- _Description of the task_
If a line of the records contains the string "City", copy it out.

+++++

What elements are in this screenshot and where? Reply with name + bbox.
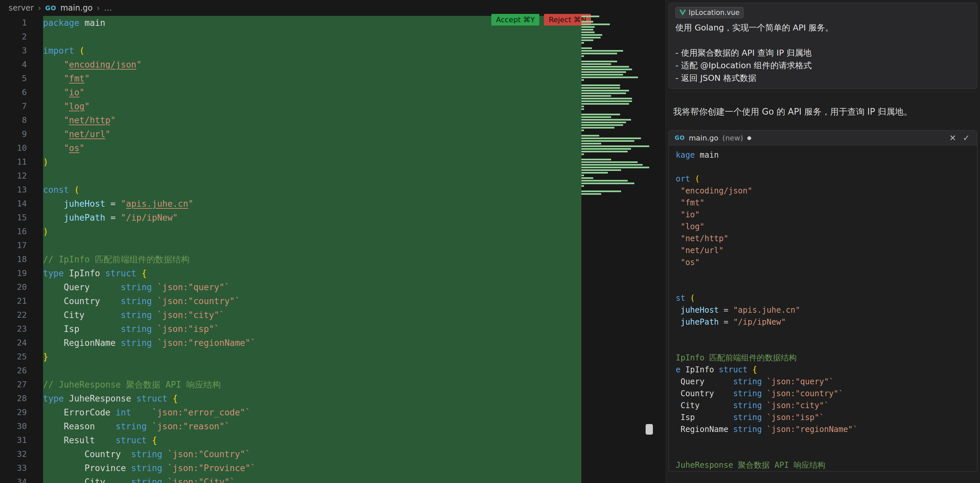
code-line[interactable]: City string `json:"City"` — [43, 475, 581, 483]
code-token: IpInfo — [64, 268, 105, 278]
code-line[interactable]: "log" — [43, 99, 581, 113]
code-token: JuheResponse — [64, 394, 137, 403]
minimap-bar — [581, 180, 628, 182]
code-line[interactable]: "fmt" — [43, 72, 581, 86]
scrollbar-thumb[interactable] — [646, 424, 653, 435]
code-token: " — [795, 305, 800, 315]
code-line[interactable]: RegionName string `json:"regionName"` — [43, 336, 581, 350]
code-token: string — [131, 477, 162, 483]
code-line[interactable]: "net/url" — [43, 127, 581, 141]
code-token: " — [680, 198, 685, 207]
line-number: 2 — [0, 30, 43, 44]
code-token: const — [43, 185, 69, 195]
code-token — [74, 46, 80, 56]
apply-check-icon[interactable]: ✓ — [961, 133, 971, 143]
code-token: io — [69, 88, 79, 97]
code-token: `json:"regionName"` — [767, 425, 858, 434]
breadcrumb-item-file[interactable]: main.go — [60, 3, 93, 13]
code-token: = — [719, 305, 733, 315]
code-line[interactable]: Country string `json:"Country"` — [43, 447, 581, 461]
code-line[interactable]: juhePath = "/ip/ipNew" — [43, 211, 581, 225]
editor-line: 26 — [0, 364, 581, 378]
code-line[interactable]: Reason string `json:"reason"` — [43, 419, 581, 433]
editor-line: 2 — [0, 30, 581, 44]
minimap-row — [581, 82, 650, 84]
code-line[interactable]: ErrorCode int `json:"error_code"` — [43, 405, 581, 419]
code-line[interactable]: "io" — [43, 86, 581, 99]
minimap-bar — [581, 71, 626, 73]
code-line[interactable]: "net/http" — [43, 113, 581, 127]
minimap-row — [581, 145, 650, 148]
code-line[interactable]: Result struct { — [43, 433, 581, 447]
code-token: City — [43, 310, 121, 320]
code-line[interactable]: type IpInfo struct { — [43, 266, 581, 280]
editor-line: 17 — [0, 239, 581, 252]
minimap-row — [581, 47, 650, 50]
minimap-row — [581, 84, 650, 87]
code-block-body[interactable]: package mainimport ( "encoding/json" "fm… — [669, 145, 977, 471]
code-line[interactable]: Province string `json:"Province"` — [43, 461, 581, 475]
minimap-row — [581, 114, 650, 116]
preview-code-line: import ( — [676, 173, 977, 185]
code-token: "/ip/ipNew" — [121, 213, 178, 223]
preview-code-line — [676, 340, 977, 352]
editor-lines[interactable]: 1package main23import (4 "encoding/json"… — [0, 16, 581, 483]
minimap[interactable] — [581, 16, 650, 196]
code-line[interactable]: } — [43, 350, 581, 364]
minimap-bar — [581, 98, 632, 99]
code-line[interactable]: import ( — [43, 44, 581, 57]
code-line[interactable]: juheHost = "apis.juhe.cn" — [43, 197, 581, 211]
code-token: = — [105, 199, 121, 209]
code-token: RegionName — [676, 425, 733, 434]
code-token: Province — [43, 463, 131, 473]
breadcrumb-item-server[interactable]: server — [9, 3, 34, 13]
code-line[interactable] — [43, 239, 581, 252]
code-token — [131, 408, 152, 418]
code-token: type — [43, 268, 64, 278]
code-line[interactable]: // JuheResponse 聚合数据 API 响应结构 — [43, 378, 581, 392]
minimap-row — [581, 193, 650, 196]
editor-line: 30 Reason string `json:"reason"` — [0, 419, 581, 433]
code-token — [152, 296, 157, 306]
context-chip[interactable]: IpLocation.vue — [675, 7, 744, 18]
code-line[interactable]: Country string `json:"country"` — [43, 294, 581, 308]
code-line[interactable]: type JuheResponse struct { — [43, 392, 581, 405]
minimap-row — [581, 129, 650, 132]
code-line[interactable]: ) — [43, 225, 581, 239]
user-message-line: 使用 Golang，实现一个简单的 API 服务。 — [675, 22, 970, 34]
code-token: // IpInfo 匹配前端组件的数据结构 — [43, 254, 190, 265]
breadcrumb: server › GO main.go › … — [0, 0, 665, 16]
code-line[interactable]: "os" — [43, 141, 581, 155]
code-line[interactable] — [43, 30, 581, 44]
code-line[interactable]: "encoding/json" — [43, 57, 581, 72]
editor-line: 16) — [0, 225, 581, 239]
code-line[interactable] — [43, 364, 581, 378]
code-token: `json:"query"` — [157, 282, 229, 292]
code-line[interactable]: City string `json:"city"` — [43, 308, 581, 322]
code-line[interactable]: Query string `json:"query"` — [43, 280, 581, 294]
user-message-line: - 使用聚合数据的 API 查询 IP 归属地 — [675, 47, 970, 59]
code-token: string — [733, 425, 762, 434]
line-number: 5 — [0, 72, 43, 86]
minimap-bar — [581, 124, 623, 126]
code-token: net/url — [69, 129, 105, 139]
minimap-row — [581, 137, 650, 140]
breadcrumb-more[interactable]: … — [104, 3, 112, 13]
code-line[interactable]: Isp string `json:"isp"` — [43, 322, 581, 336]
code-token: " — [680, 258, 685, 267]
diff-accept-button[interactable]: Accept ⌘Y — [491, 14, 539, 26]
code-line[interactable]: ) — [43, 155, 581, 169]
editor-line: 28type JuheResponse struct { — [0, 392, 581, 405]
code-token: string — [121, 324, 152, 334]
close-icon[interactable]: ✕ — [948, 133, 958, 143]
code-line[interactable]: // IpInfo 匹配前端组件的数据结构 — [43, 252, 581, 266]
code-line[interactable] — [43, 169, 581, 183]
minimap-bar — [581, 21, 593, 22]
code-token: type — [43, 394, 64, 403]
code-token: ( — [80, 46, 85, 56]
code-token: import — [676, 174, 690, 183]
minimap-bar — [581, 77, 638, 78]
minimap-bar — [581, 61, 617, 62]
code-line[interactable]: const ( — [43, 183, 581, 197]
line-number: 13 — [0, 183, 43, 197]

+++++

- _Final answer_
code-line[interactable]: City string `json:"City"` — [43, 475, 581, 483]
code-token: City — [43, 310, 121, 320]
code-line[interactable]: City string `json:"city"` — [43, 308, 581, 322]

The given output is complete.